La musique de Daniel Pemberton, épaulé par la présence surprenante d’un Brian May (qui fait donc irrésistiblement penser à la bande originale du FLASH GORDON de 1980 !) peine à surpasser la musique qu’avait composé Bill Conti en 1987, qui reste beaucoup trop impressionnante pour le film qu’elle avait illustré à l’époque. Quelques tubes « pop » viennent agrémenter certaines scènes, dont PRINCES IF THE UNIVERSE de Queen, additionné à quelques références sur HIGHLANDER, comme pour annoncer le futur film… produit par Amazon MGM Studios !
Échec là où il est sorti en salles (sauf en France à cause de la loi sur la chronologie des médias qui emm… Amazon), le film est diffusé sur Amazon Prime depuis le 22 juillet. En misant exclusivement sur la nostalgie de nous autres les anciens, évaporée dans les années quatre-vingt, ce projet n’était-il pas destiné à rencontrer une impasse de toute façon ?

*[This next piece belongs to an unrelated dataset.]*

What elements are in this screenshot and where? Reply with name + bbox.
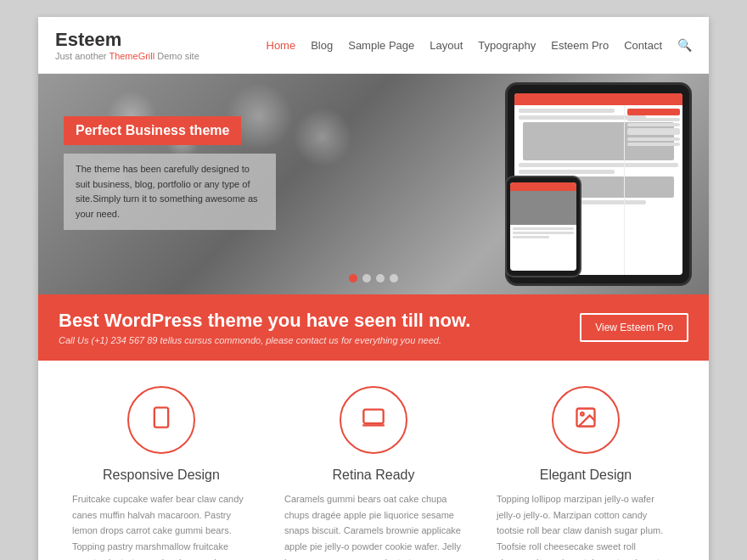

En choisissant l’hommage plutôt que la réinvention (dont toutes les tentatives précédentes avaient échoué de toute façon), Amazon MGM Studios a fait le pari risqué d’assumer le côté kitsch de sa franchise, et de s’aliéner le public jeune qui n’a pas d’intérêt pour les figurines moches de papa.

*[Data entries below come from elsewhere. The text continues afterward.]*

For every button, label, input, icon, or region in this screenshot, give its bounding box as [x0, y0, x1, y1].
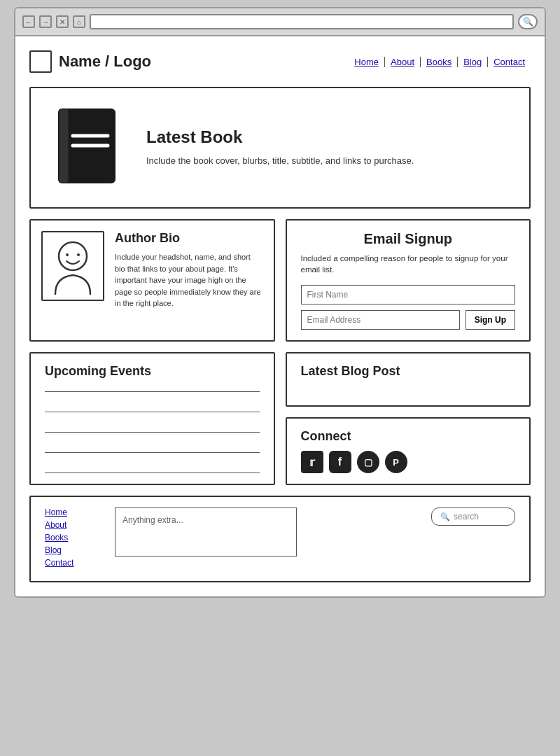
pinterest-icon[interactable]: P	[385, 451, 407, 473]
svg-rect-1	[59, 109, 69, 183]
svg-point-6	[77, 253, 80, 256]
signup-button[interactable]: Sign Up	[465, 310, 515, 330]
page-content: Name / Logo Home About Books Blog Contac…	[15, 36, 545, 596]
email-signup-box: Email Signup Included a compelling reaso…	[286, 219, 531, 342]
footer-nav-contact[interactable]: Contact	[45, 558, 101, 568]
browser-toolbar: ← → ✕ ⌂ 🔍	[15, 8, 545, 36]
footer-extra-box: Anything extra...	[115, 507, 297, 556]
home-button[interactable]: ⌂	[73, 15, 85, 28]
author-bio-text: Author Bio Include your headshot, name, …	[115, 231, 263, 330]
footer-nav-about[interactable]: About	[45, 520, 101, 530]
footer-nav-books[interactable]: Books	[45, 533, 101, 542]
hero-description: Include the book cover, blurbs, title, s…	[146, 154, 414, 168]
social-icons: 𝕣 f ▢ P	[301, 451, 516, 473]
instagram-icon[interactable]: ▢	[357, 451, 379, 473]
middle-row: Author Bio Include your headshot, name, …	[29, 219, 531, 342]
author-photo	[41, 231, 104, 301]
email-input[interactable]	[301, 310, 460, 330]
email-row: Sign Up	[301, 310, 516, 330]
site-header: Name / Logo Home About Books Blog Contac…	[29, 50, 531, 73]
footer-search-area: 🔍 search	[431, 507, 515, 526]
blog-title: Latest Blog Post	[301, 364, 516, 379]
footer-search-icon: 🔍	[440, 512, 450, 522]
first-name-input[interactable]	[301, 285, 516, 304]
forward-button[interactable]: →	[39, 15, 52, 28]
footer-nav-blog[interactable]: Blog	[45, 545, 101, 555]
event-line-4	[45, 452, 260, 453]
footer-search-placeholder: search	[454, 512, 479, 522]
book-icon	[48, 102, 125, 193]
author-bio-box: Author Bio Include your headshot, name, …	[29, 219, 275, 342]
bottom-row: Upcoming Events Latest Blog Post Connect…	[29, 352, 531, 485]
logo-text: Name / Logo	[59, 52, 151, 71]
nav-contact[interactable]: Contact	[488, 57, 531, 67]
twitter-icon[interactable]: 𝕣	[301, 451, 323, 473]
hero-section: Latest Book Include the book cover, blur…	[29, 87, 531, 209]
author-bio-description: Include your headshot, name, and short b…	[115, 251, 263, 309]
blog-connect-col: Latest Blog Post Connect 𝕣 f ▢ P	[286, 352, 531, 485]
blog-box: Latest Blog Post	[286, 352, 531, 407]
site-footer: Home About Books Blog Contact Anything e…	[29, 496, 531, 582]
back-button[interactable]: ←	[22, 15, 35, 28]
events-title: Upcoming Events	[45, 364, 260, 379]
event-line-3	[45, 432, 260, 433]
footer-search-bar[interactable]: 🔍 search	[431, 507, 515, 526]
connect-title: Connect	[301, 429, 516, 444]
nav-home[interactable]: Home	[349, 57, 385, 67]
logo-box	[29, 50, 52, 73]
email-signup-description: Included a compelling reason for people …	[301, 253, 516, 275]
hero-text: Latest Book Include the book cover, blur…	[146, 127, 414, 168]
event-line-5	[45, 472, 260, 473]
footer-extra-text: Anything extra...	[122, 515, 289, 525]
nav-about[interactable]: About	[385, 57, 421, 67]
facebook-icon[interactable]: f	[329, 451, 351, 473]
logo-area: Name / Logo	[29, 50, 151, 73]
email-signup-col: Email Signup Included a compelling reaso…	[286, 219, 531, 342]
svg-point-5	[66, 253, 69, 256]
svg-point-4	[59, 242, 87, 270]
address-bar[interactable]	[90, 14, 514, 29]
connect-box: Connect 𝕣 f ▢ P	[286, 417, 531, 485]
close-button[interactable]: ✕	[56, 15, 69, 28]
event-line-1	[45, 391, 260, 392]
author-bio-col: Author Bio Include your headshot, name, …	[29, 219, 275, 342]
nav-blog[interactable]: Blog	[458, 57, 488, 67]
footer-nav-home[interactable]: Home	[45, 507, 101, 517]
author-avatar-icon	[48, 237, 97, 296]
browser-search-button[interactable]: 🔍	[518, 14, 538, 29]
event-line-2	[45, 412, 260, 412]
events-col: Upcoming Events	[29, 352, 275, 485]
nav-books[interactable]: Books	[421, 57, 458, 67]
hero-title: Latest Book	[146, 127, 414, 147]
email-signup-title: Email Signup	[301, 231, 516, 247]
footer-nav: Home About Books Blog Contact	[45, 507, 101, 570]
main-nav: Home About Books Blog Contact	[349, 57, 531, 67]
browser-window: ← → ✕ ⌂ 🔍 Name / Logo Home About Books B…	[14, 7, 546, 598]
author-bio-title: Author Bio	[115, 231, 263, 246]
events-box: Upcoming Events	[29, 352, 275, 485]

Mais je ne boude personnellement pas mon plaisir. LES MAÎTRES DE L’UNIVERS (2026) est ce qui est sorti de mieux de cette franchise improbable. Ça n’en fait donc pas un chef d’œuvre, mais un spectacle plus qu’honnête, ce qui n’est déjà pas si mal.
Fisto est de mon avis, et vous savez de quoi il est capable…

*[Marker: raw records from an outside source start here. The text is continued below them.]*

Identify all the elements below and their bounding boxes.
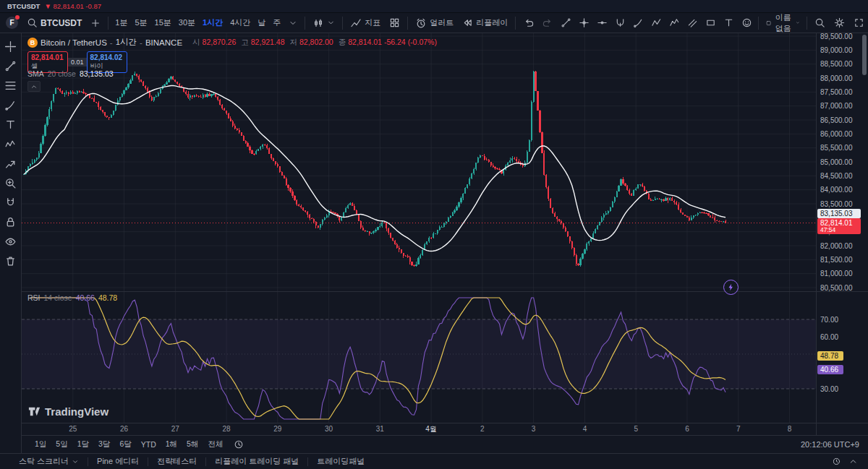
svg-text:88,500.00: 88,500.00 <box>820 60 853 68</box>
bottom-tab-4[interactable]: 트레이딩패널 <box>308 456 373 467</box>
server-time[interactable]: 20:12:06 UTC+9 <box>801 440 859 449</box>
text-icon <box>723 17 734 28</box>
timeframe-5분[interactable]: 5분 <box>131 15 150 31</box>
timeframe-1분[interactable]: 1분 <box>111 15 131 31</box>
chart-type-button[interactable] <box>308 15 339 31</box>
svg-text:81,500.00: 81,500.00 <box>820 256 853 264</box>
compare-add-button[interactable] <box>86 15 105 31</box>
magic-action-button[interactable] <box>723 280 739 295</box>
range-6달[interactable]: 6달 <box>115 438 135 451</box>
tool-lock[interactable] <box>4 215 17 229</box>
favorite-tool-parallel-channel[interactable] <box>684 15 701 30</box>
candles <box>23 71 726 267</box>
timeframe-주[interactable]: 주 <box>269 15 284 31</box>
favorite-tool-trend-line[interactable] <box>558 15 574 30</box>
alarm-icon[interactable] <box>832 457 841 466</box>
favorite-tool-rectangle[interactable] <box>702 15 719 30</box>
range-3달[interactable]: 3달 <box>94 438 114 451</box>
range-5일[interactable]: 5일 <box>51 438 72 451</box>
go-to-date-button[interactable] <box>232 438 245 451</box>
rsi-value-label: 40.66 <box>817 365 843 374</box>
fullscreen-icon <box>854 17 864 28</box>
timeframe-날[interactable]: 날 <box>254 15 269 31</box>
timeframe-4시간[interactable]: 4시간 <box>226 15 254 31</box>
redo-button[interactable] <box>538 15 558 31</box>
open-value: 82,870.26 <box>203 38 237 48</box>
timeframe-menu-button[interactable] <box>284 15 302 31</box>
range-1일[interactable]: 1일 <box>30 438 51 451</box>
user-avatar[interactable]: F <box>6 17 18 29</box>
sma-legend[interactable]: SMA 20 close 83,135.03 <box>27 69 114 78</box>
range-1해[interactable]: 1해 <box>161 438 182 451</box>
timeframe-1시간[interactable]: 1시간 <box>199 15 226 31</box>
tool-pattern[interactable] <box>4 137 17 151</box>
tool-crosshair[interactable] <box>4 40 17 53</box>
chart-pane[interactable]: 252627282930314월234567889,500.0089,000.0… <box>22 33 868 453</box>
tool-text[interactable] <box>4 118 17 132</box>
svg-text:87,000.00: 87,000.00 <box>820 102 853 110</box>
titlebar-symbol: BTCUSDT <box>7 2 40 10</box>
favorite-tool-cross-line[interactable] <box>576 15 592 30</box>
scrollbar[interactable] <box>862 35 867 75</box>
tool-brush[interactable] <box>4 98 17 112</box>
brush-icon <box>633 17 644 28</box>
pitchfork-icon <box>615 17 626 28</box>
layout-name-button[interactable]: 이름없음 <box>762 12 804 34</box>
bottom-tab-3[interactable]: 리플레이 트레이딩 패널 <box>206 456 307 467</box>
favorite-tool-horizontal-line[interactable] <box>594 15 610 30</box>
bottom-tab-1[interactable]: Pine 에디터 <box>88 456 148 467</box>
indicators-button[interactable]: 지표 <box>346 15 385 31</box>
favorite-tool-brush[interactable] <box>630 15 647 30</box>
range-5해[interactable]: 5해 <box>182 438 203 451</box>
svg-text:29: 29 <box>273 425 282 433</box>
quick-search-button[interactable] <box>810 15 830 31</box>
undo-button[interactable] <box>519 15 538 31</box>
favorite-tool-zigzag[interactable] <box>648 15 665 30</box>
tool-fib-retracement[interactable] <box>4 79 17 92</box>
collapse-pane-button[interactable] <box>27 81 41 92</box>
svg-text:25: 25 <box>69 425 77 433</box>
svg-text:85,500.00: 85,500.00 <box>820 144 853 152</box>
rsi-legend[interactable]: RSI 14 close 40.66 48.78 <box>27 293 117 302</box>
bottom-tab-0[interactable]: 스탁 스크리너 <box>10 456 88 467</box>
range-YTD[interactable]: YTD <box>137 439 161 450</box>
workspace: 252627282930314월234567889,500.0089,000.0… <box>0 33 868 453</box>
zigzag-icon <box>651 17 662 28</box>
bottom-tab-2[interactable]: 전략테스터 <box>148 456 205 467</box>
indicator-templates-button[interactable] <box>385 15 404 31</box>
alert-button[interactable]: 얼러트 <box>411 15 458 31</box>
eye-icon <box>4 236 17 248</box>
svg-text:30.00: 30.00 <box>820 385 838 393</box>
chart-settings-button[interactable] <box>830 15 849 31</box>
toolbar-right-cluster: 이름없음 퍼블리 <box>558 12 868 34</box>
svg-text:27: 27 <box>171 425 180 433</box>
divider <box>515 17 516 30</box>
tool-eye[interactable] <box>4 235 17 249</box>
range-1달[interactable]: 1달 <box>73 438 93 451</box>
favorite-tool-pitchfork[interactable] <box>612 15 629 30</box>
fib-retracement-icon <box>4 79 17 92</box>
sma-value: 83,135.03 <box>80 69 114 78</box>
sma-price-label: 83,135.03 <box>817 209 861 218</box>
tool-trash[interactable] <box>4 254 17 268</box>
range-전체[interactable]: 전체 <box>203 438 227 451</box>
timeframe-30분[interactable]: 30분 <box>175 15 199 31</box>
time-axis[interactable]: 252627282930314월2345678 <box>69 425 791 433</box>
fullscreen-button[interactable] <box>849 15 868 31</box>
tool-forecast[interactable] <box>4 157 17 171</box>
spread-value: 0.01 <box>68 58 87 66</box>
replay-button[interactable]: 리플레이 <box>458 15 512 31</box>
tool-magnet[interactable] <box>4 196 17 210</box>
favorite-tool-emoji[interactable] <box>739 15 755 30</box>
timeframe-15분[interactable]: 15분 <box>151 15 175 31</box>
favorite-drawing-tools <box>558 15 755 30</box>
favorite-tool-text[interactable] <box>720 15 737 30</box>
favorite-tool-elliott-wave[interactable] <box>666 15 683 30</box>
tool-zoom[interactable] <box>4 176 17 190</box>
tool-trend-line[interactable] <box>4 59 17 73</box>
svg-text:87,500.00: 87,500.00 <box>820 88 853 96</box>
price-chart-canvas[interactable]: 252627282930314월234567889,500.0089,000.0… <box>22 33 868 435</box>
symbol-title[interactable]: Bitcoin / TetherUS <box>41 38 107 47</box>
symbol-search-button[interactable]: BTCUSDT <box>22 15 86 31</box>
expand-panel-chevron-icon[interactable] <box>848 457 858 466</box>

Bienvenue Norman. Et merci de réhabiliter ce film annoncé au départ comme un accident industriel et qui est finalement plus fin qu’on ne croit. Il reprend un peu le côté méta de Barbie, en ce sens qu’il est sérieux tout en brisant parfois le 4e mur sur certains aspects, comme le nom des personnages, absurdes pour certains. C’est un film qui ressemble aux mini comics aussi, en ce sens qu’on dirait un lexique, comme si on voyait en prises de vues réelles un gosse jouer avec ses figurines. Contrairement à celui de 1987, j’ai apprécié que l’essentiel ait lieu sur Eternia, avec aussi un clin d’œil à la salle de sport. Tellement culte que d’ailleurs Mattel a sorti une figurine de Skeletor au fitness. Leto est assez bon, reprend aussi le côté meme de Skeletor, popularisé sur le Net. Bref, une très bonne surprise. Je me souviens quand même de Voisins, Voisines. Chiktaba vraiment 😆 ?
Merci pour cette analyse
Un peu déçu. Le film des années 80 avait pour lui les yeux magnétiques de Meg Foster et l’enthousiasme de Langella. Des méchants tendance comiques, bof, j’ai des flashbacks de la désillusion Ultron…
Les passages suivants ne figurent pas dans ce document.